Saved entries
::::::

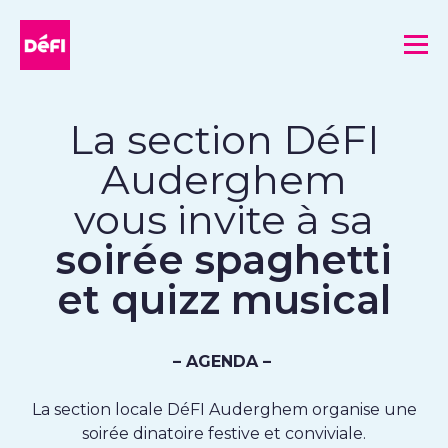
DéFI
Me
La section DéFI
Auderghem
vous invite à sa
soirée spaghetti
et quizz musical
– AGENDA –
La section locale DéFI Auderghem organise une
soirée dinatoire festive et conviviale.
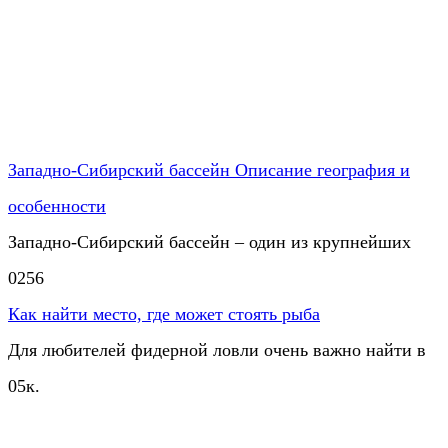
Западно-Сибирский бассейн Описание география и
особенности
Западно-Сибирский бассейн – один из крупнейших
0
256
Как найти место, где может стоять рыба
Для любителей фидерной ловли очень важно найти в
0
5к.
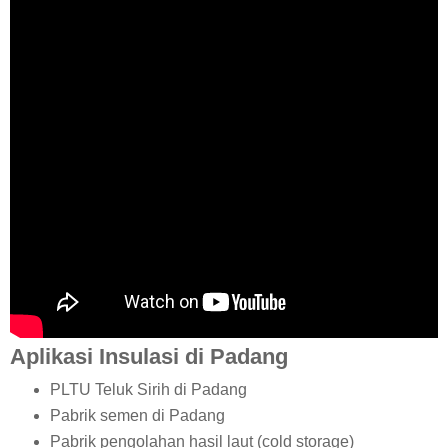
Aplikasi Insulasi di Padang
PLTU Teluk Sirih di Padang
Pabrik semen di Padang
Pabrik pengolahan hasil laut (cold storage)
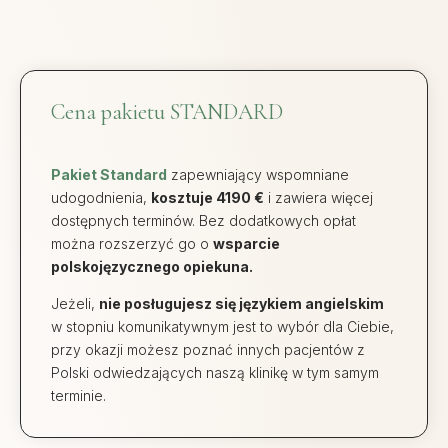
Cena pakietu STANDARD
Pakiet Standard
zapewniający wspomniane
udogodnienia,
kosztuje 4190 €
i zawiera więcej
dostępnych terminów. Bez dodatkowych opłat
można rozszerzyć go o
wsparcie
polskojęzycznego opiekuna.
Jeżeli,
nie posługujesz się językiem angielskim
w stopniu komunikatywnym jest to wybór dla Ciebie,
przy okazji możesz poznać innych pacjentów z
Polski odwiedzających naszą klinikę w tym samym
terminie.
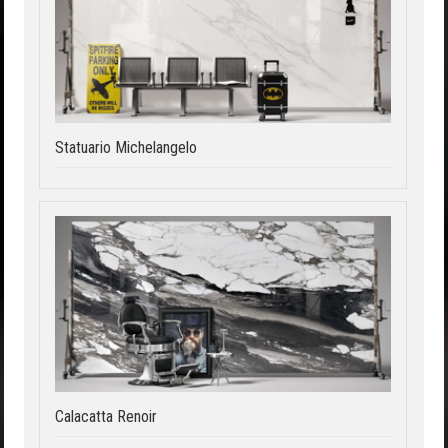
Statuario Michelangelo
Calacatta Renoir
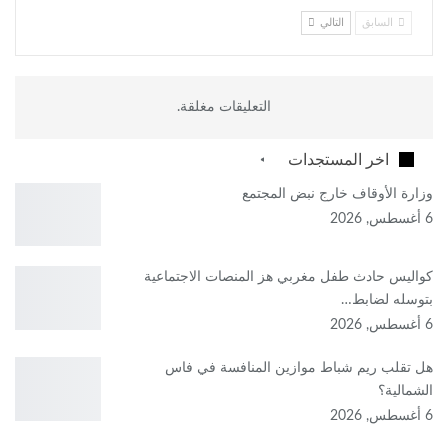
السابق
التالي
التعليقات مغلقة.
اخر المستجدات
وزارة الأوقاف خارج نبض المجتمع
6 أغسطس, 2026
كواليس حادث طفل مغربي هز المنصات الاجتماعية
بتوسله لضابط…
6 أغسطس, 2026
هل تقلب ريم شباط موازين المنافسة في فاس
الشمالية؟
6 أغسطس, 2026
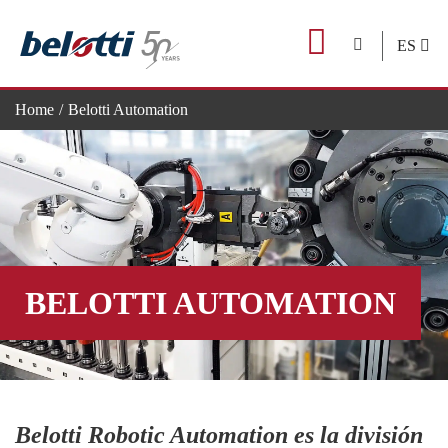
Skip
to
ES
content
Home
Belotti Automation
BELOTTI AUTOMATION
Belotti Robotic Automation es la división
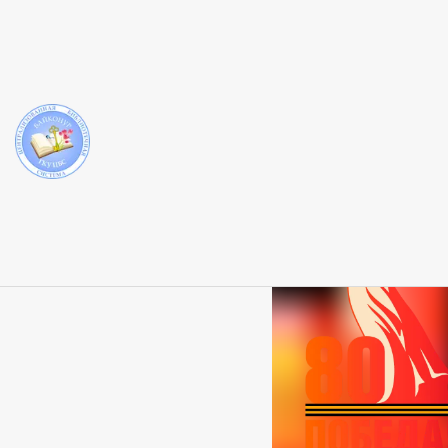
«Се
ЦГБ
Громкие чтения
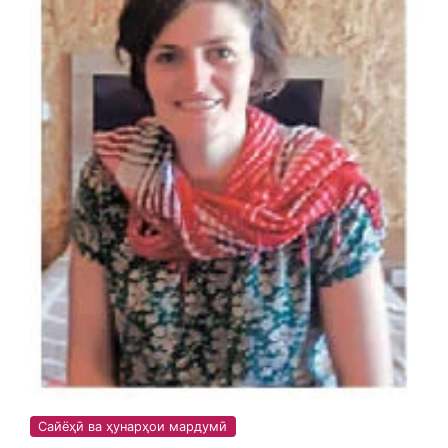
Сайёҳӣ ва ҳунарҳои мардумӣ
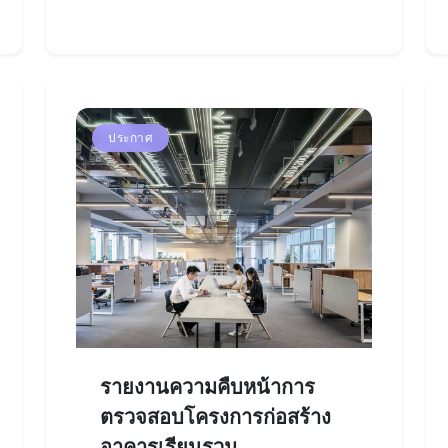
ประกาศ
รายงานความคืบหน้าการ
ตรวจสอบโครงการก่อสร้าง
อาคารเรียนรวม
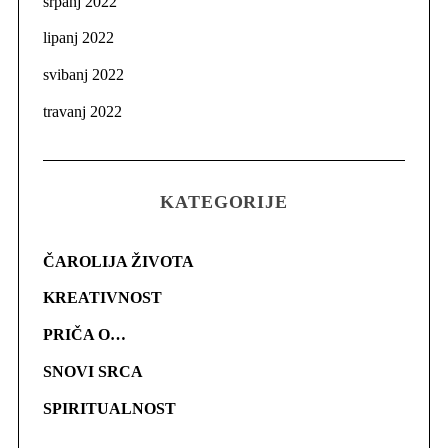
srpanj 2022
lipanj 2022
svibanj 2022
travanj 2022
KATEGORIJE
ČAROLIJA ŽIVOTA
KREATIVNOST
PRIČA O…
SNOVI SRCA
SPIRITUALNOST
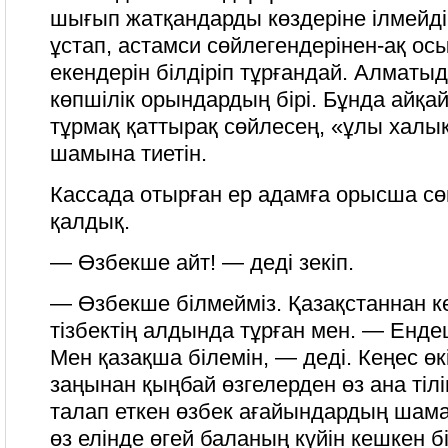
шығып жатқандарды көздеріне ілмейді.
ұстап, астамси сөйлегендерінен-ақ ос
екендерін білдіріп тұрғандай. Алматы
көпшілік орындардың бірі. Бұнда айқа
тұрмақ қаттырақ сөйлесең, «ұлы халық
шамына тиетін.
Кассада отырған ер адамға орысша сөй
қалдық.
— Өзбекше айт! — деді зекіп.
— Өзбекше білмейміз. Қазақстаннан к
тізбектің алдында тұрған мен. — Енде
Мен қазақша білемін, — деді. Кеңес өкі
заңынан қыңбай өзгелерден өз ана тілі
талап еткен өзбек ағайындардың шамад
өз елінде өгей баланың күйін кешкен 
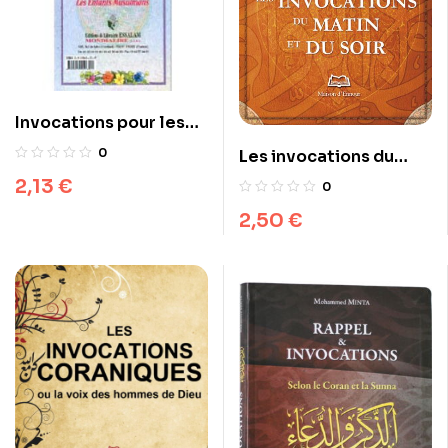
Invocations pour les
enfants musulmans
0
Les invocations du
matin et du soir
2,13
€
0
2,50
€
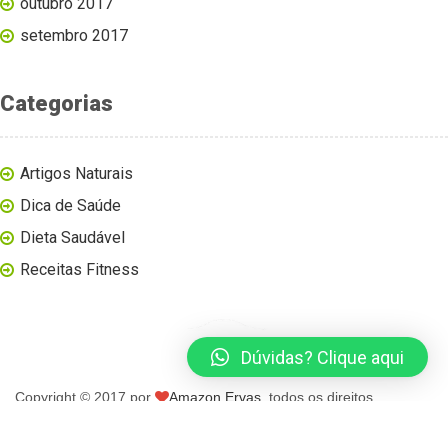
outubro 2017
setembro 2017
Categorias
Artigos Naturais
Dica de Saúde
Dieta Saudável
Receitas Fitness
Dúvidas? Clique aqui
Copyright © 2017 por
Amazon Ervas
, todos os direitos
reservados.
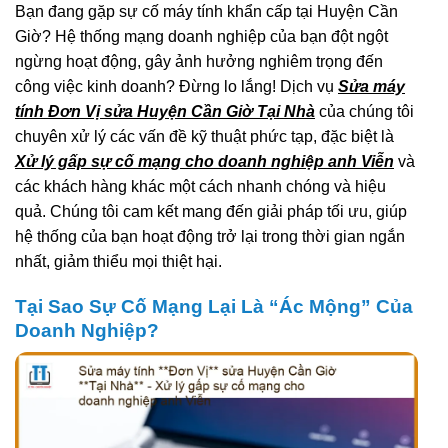
Bạn đang gặp sự cố máy tính khẩn cấp tại Huyện Cần
Giờ? Hệ thống mạng doanh nghiệp của bạn đột ngột
ngừng hoạt động, gây ảnh hưởng nghiêm trọng đến
công việc kinh doanh? Đừng lo lắng! Dịch vụ
Sửa máy
tính Đơn Vị sửa Huyện Cần Giờ Tại Nhà
của chúng tôi
chuyên xử lý các vấn đề kỹ thuật phức tạp, đặc biệt là
Xử lý gấp sự cố mạng cho doanh nghiệp anh Viễn
và
các khách hàng khác một cách nhanh chóng và hiệu
quả. Chúng tôi cam kết mang đến giải pháp tối ưu, giúp
hệ thống của bạn hoạt động trở lại trong thời gian ngắn
nhất, giảm thiểu mọi thiệt hại.
Tại Sao Sự Cố Mạng Lại Là “Ác Mộng” Của
Doanh Nghiệp?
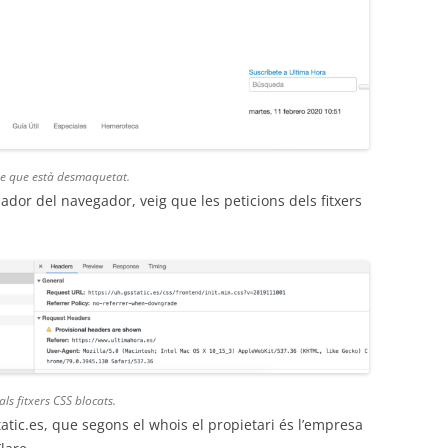
ure que està desmaquetat.
dor del navegador, veig que les peticions dels fitxers
s fitxers CSS blocats.
tatic.es, que segons el whois el propietari és l’empresa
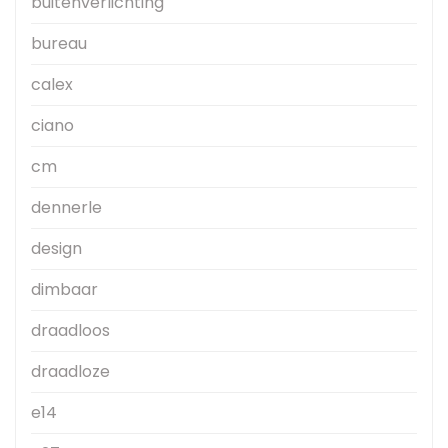
buitenverlichting
bureau
calex
ciano
cm
dennerle
design
dimbaar
draadloos
draadloze
e14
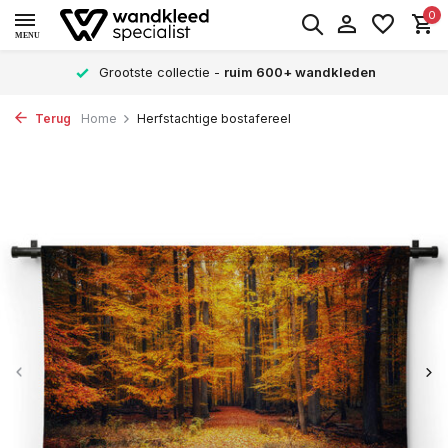
0
MENU
Grootste collectie -
ruim 600+ wandkleden
Terug
Home
Herfstachtige bostafereel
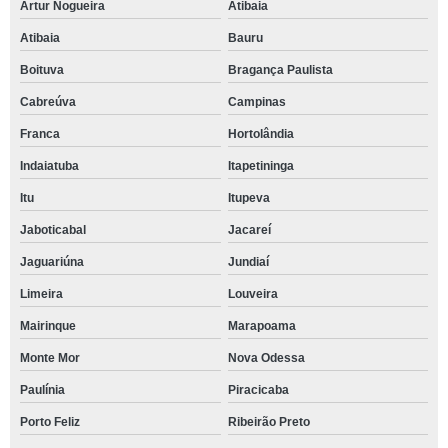
Artur Nogueira
Atibaia
Atibaia
Bauru
Boituva
Bragança Paulista
Cabreúva
Campinas
Franca
Hortolândia
Indaiatuba
Itapetininga
Itu
Itupeva
Jaboticabal
Jacareí
Jaguariúna
Jundiaí
Limeira
Louveira
Mairinque
Marapoama
Monte Mor
Nova Odessa
Paulínia
Piracicaba
Porto Feliz
Ribeirão Preto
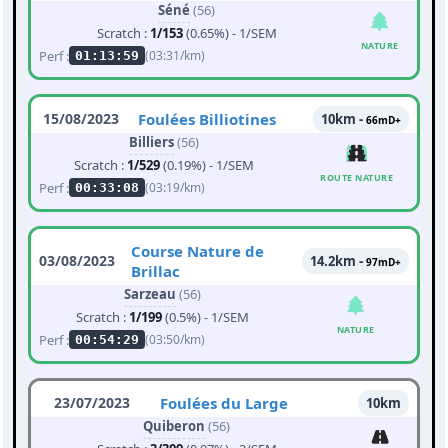
Séné
(56)
Scratch :
1/153
(0.65%) - 1/SEM
NATURE
Perf :
(03:31/km)
01:13:59
15/08/2023
Foulées Billiotines
10km -
66mD+
Billiers
(56)
Scratch :
1/529
(0.19%) - 1/SEM
ROUTE NATURE
Perf :
(03:19/km)
00:33:08
Course Nature de
03/08/2023
14.2km -
97mD+
Brillac
Sarzeau
(56)
Scratch :
1/199
(0.5%) - 1/SEM
NATURE
Perf :
(03:50/km)
00:54:29
23/07/2023
Foulées du Large
10km
Quiberon
(56)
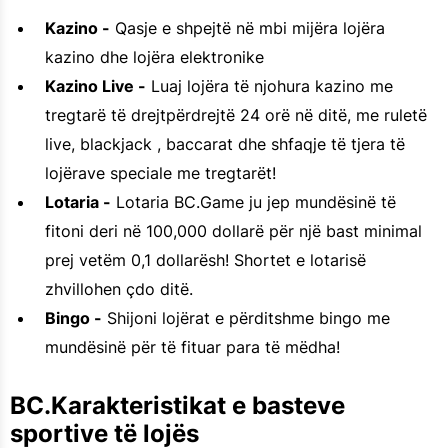
Kazino -
Qasje e shpejtë në mbi mijëra lojëra
kazino dhe lojëra elektronike
Kazino Live -
Luaj lojëra të njohura kazino me
tregtarë të drejtpërdrejtë 24 orë në ditë, me ruletë
live, blackjack , baccarat dhe shfaqje të tjera të
lojërave speciale me tregtarët!
Lotaria -
Lotaria BC.Game ju jep mundësinë të
fitoni deri në 100,000 dollarë për një bast minimal
prej vetëm 0,1 dollarësh! Shortet e lotarisë
zhvillohen çdo ditë.
Bingo -
Shijoni lojërat e përditshme bingo me
mundësinë për të fituar para të mëdha!
BC.Karakteristikat e basteve
sportive të lojës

::::::

● Exercise aim: Find the number of lines in the records that include the word "DéFI". Write only that number.

● Result for this task: 3